What made me think that my poetry could add to the social and political transformations going on at the time, I don't know. And, why poetry? Because I thought then, and still do, that poetry was/is some kind of perfect speech, some way at getting at the core of things, their true meanings; some kind of honest submission to life. Why writing at all? Because somehow I figured out that words were durable, expansive, perhaps because I had understood their effects in creating what I can in another work, the "fictions" of Africans in the New World. And I understood that these fictions took place regardless of the actual, the real lives lived. Perhaps even back then as a child, a teenager, it seemed to me compelling to rewrite these fictions. In a poem in my work No Language is Neutral I called these fictions "... the hard gossip of race that inhabits these roads." And I felt that this hard gossip could only be confronted by a kind of perfect speech.

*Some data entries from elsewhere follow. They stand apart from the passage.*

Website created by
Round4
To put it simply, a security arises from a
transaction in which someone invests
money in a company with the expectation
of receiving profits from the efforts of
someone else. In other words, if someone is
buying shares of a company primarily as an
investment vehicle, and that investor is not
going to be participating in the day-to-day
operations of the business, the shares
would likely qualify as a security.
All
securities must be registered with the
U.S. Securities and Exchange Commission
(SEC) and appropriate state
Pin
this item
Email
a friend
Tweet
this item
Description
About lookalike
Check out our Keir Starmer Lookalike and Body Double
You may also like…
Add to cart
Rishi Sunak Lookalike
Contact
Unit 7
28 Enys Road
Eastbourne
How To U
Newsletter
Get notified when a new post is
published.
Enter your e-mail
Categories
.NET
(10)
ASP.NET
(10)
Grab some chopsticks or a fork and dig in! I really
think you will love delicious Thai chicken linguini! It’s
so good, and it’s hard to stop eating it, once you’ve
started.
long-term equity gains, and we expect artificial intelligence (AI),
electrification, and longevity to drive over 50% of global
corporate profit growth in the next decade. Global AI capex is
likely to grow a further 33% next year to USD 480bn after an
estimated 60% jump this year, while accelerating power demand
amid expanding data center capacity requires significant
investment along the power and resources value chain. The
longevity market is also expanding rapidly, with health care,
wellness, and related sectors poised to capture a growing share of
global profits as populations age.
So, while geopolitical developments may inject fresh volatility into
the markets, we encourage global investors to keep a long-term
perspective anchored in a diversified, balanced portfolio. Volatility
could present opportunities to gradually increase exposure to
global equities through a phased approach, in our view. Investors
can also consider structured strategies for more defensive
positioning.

So in the seventies I went to work to learn to be a poet. There was a common understanding back then in the circles I travelled that the civil rights and human rights movement of the period needed poets; it needed preachers, organizers, workers, thinkers and poets. Again, I was lucky. To be part of a social movement, which considered poets essential, was thrilling. As we said back then, poetry was also supposed to be put to the defence of the people. The poet and revolutionary Che Guevara once said, Déjeme decirle, a riesgo de parecer ridículo, que el revolucionario verdadero está guiado por grandes sentimientos de amor. (At the risk of seeming ridiculous, let me say that the true revolutionary is guided by great feelings of love.) The well of this sentence I pondered on many nights. It watered my poetry, it helped me to think about the need for a revolution at the level of human consciousness, and it helped me to think about poetry's job in tending to the wrecked and brutalized consciousness of oppressed peoples.

- Dionne Brand, from her lecture A Kind of Perfect Speech, as published in a chapbook of the same name (Institute for Coastal Research, 2008).